PROBLEM DESCRIPTION: Report each line of the listing that carries the word "gibt".

DATA PROVIDED:
- Opening Delimiter -
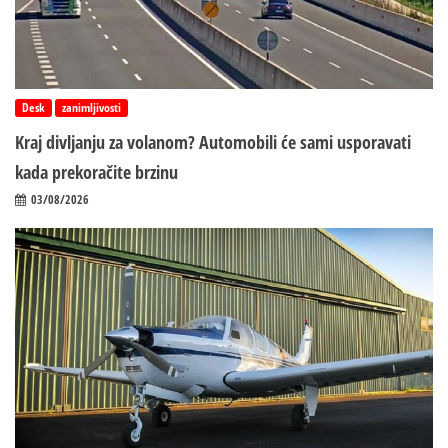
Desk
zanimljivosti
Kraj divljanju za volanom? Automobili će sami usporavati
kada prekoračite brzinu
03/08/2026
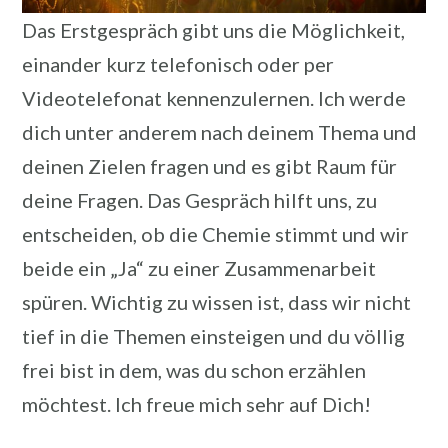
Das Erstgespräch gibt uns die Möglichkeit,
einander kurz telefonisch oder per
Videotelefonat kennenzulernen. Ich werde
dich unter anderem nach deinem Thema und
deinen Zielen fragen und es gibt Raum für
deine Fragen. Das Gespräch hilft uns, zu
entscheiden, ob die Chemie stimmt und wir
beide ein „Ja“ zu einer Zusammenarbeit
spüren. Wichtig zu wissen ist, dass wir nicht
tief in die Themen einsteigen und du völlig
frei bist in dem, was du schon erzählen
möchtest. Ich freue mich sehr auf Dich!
- Closing Delimiter -
RESPONSE BELOW:
Das Erstgespräch gibt uns die Möglichkeit,
deinen Zielen fragen und es gibt Raum für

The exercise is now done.